I've updated this set to use the proper conventions for register names, and also adjusted the IV macro according to the suggestions provided.
I can also confirm that I've gotten a working build environment based on the approach the GitLab CI configuration, and that the ppc64 big-endian build does indeed pass tests.
Amended original cover letter:
This set introduces an optimized powerpc64 assembly implementation for SHA256 and SHA512. This have been derived from BSD-2-Clause licensed code authored by IBM, originally released in the IBM POWER Cryptography Reference Implementation project[1], modified to work in Nettle, contributed under the GPL license.

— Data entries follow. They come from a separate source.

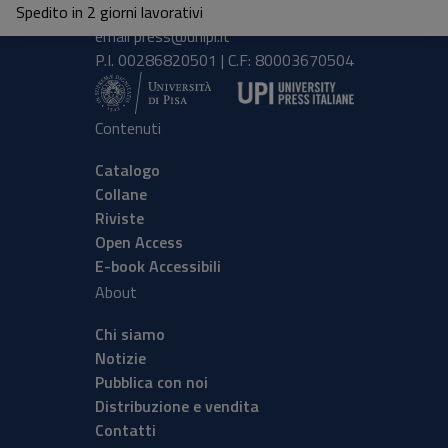
Spedito in 2 giorni lavorativi
tel.
+39 050 2212056
email
press@unipi.it
P.I. 00286820501 | C.F: 80003670504
Contenuti
Catalogo
Collane
Riviste
Open Access
E-book Accessibili
About
Chi siamo
Notizie
Pubblica con noi
Distribuzione e vendita
Contatti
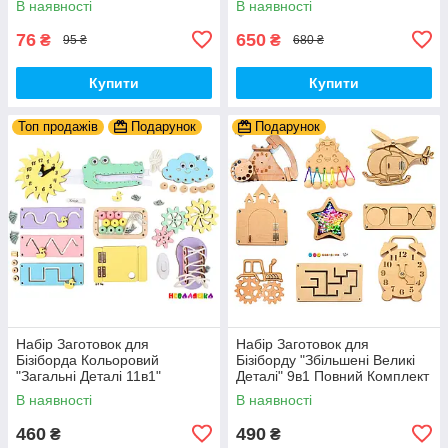
В наявності
В наявності
Фа Пластик + Гума
- Собери Сам
76
650
₴
₴
95 ₴
680 ₴
Купити
Купити
Топ продажів
Подарунок
Подарунок
Набір Заготовок для
Набір Заготовок для
Бізіборда Кольоровий
Бізіборду "Збільшені Великі
"Загальні Деталі 11в1"
Деталі" 9в1 Повний Комплект
Базовий Комплект (+Клей,
+ Всі Кріплення
В наявності
В наявності
Шурупи) Набiр Заготівель
для Бiзiкуба
460
490
₴
₴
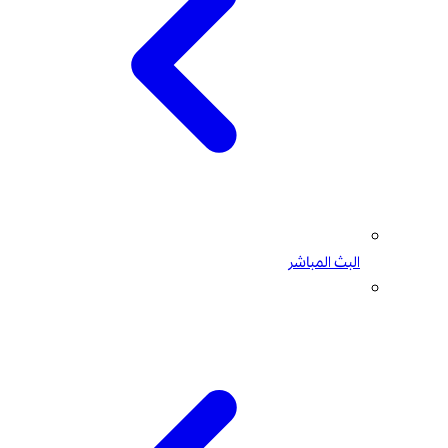
البث المباشر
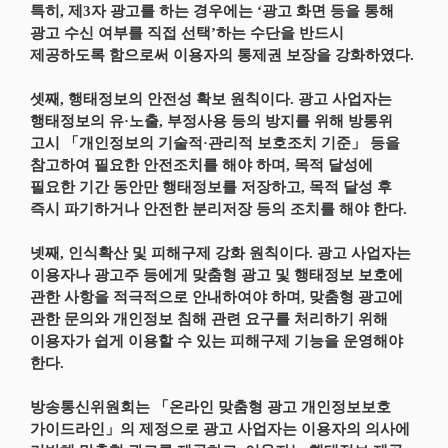
특히, 제3자 광고를 하는 경우에는 ‘광고 화면 등을 통해
광고 수신 여부를 직접 선택’하는 수단을 반드시
제공하도록 함으로써 이용자의 통제권 보장을 강화하였다.
셋째, 행태정보의 안전성 확보 원칙이다. 광고 사업자는
행태정보의 유·노출, 부정사용 등의 방지를 위해 방통위
고시 「개인정보의 기술적·관리적 보호조치 기준」 등을
참고하여 필요한 안전조치를 해야 하며, 목적 달성에
필요한 기간 동안만 행태정보를 저장하고, 목적 달성 후
즉시 파기하거나 안전한 분리저장 등의 조치를 해야 한다.
넷째, 인식확산 및 피해구제 강화 원칙이다. 광고 사업자는
이용자나 광고주 등에게 맞춤형 광고 및 행태정보 보호에
관한 사항을 적극적으로 안내하여야 하며, 맞춤형 광고에
관한 문의와 개인정보 침해 관련 요구를 처리하기 위해
이용자가 쉽게 이용할 수 있는 피해구제 기능을 운영해야
한다.
방송통신위원회는 「온라인 맞춤형 광고 개인정보보호
가이드라인」의 제정으로 광고 사업자는 이용자의 의사에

Development of this new implementation targetted POWER 10, however supports the POWER 8 and above ISA. The following commits provide the performance data I recorded on POWER 10, though similar improvements can be found on P8/P9.
I have tested this patch set on POWER 8 and POWER 10, hardware running little-endian linux distributions, and via qemu-user for big-endian ppc64.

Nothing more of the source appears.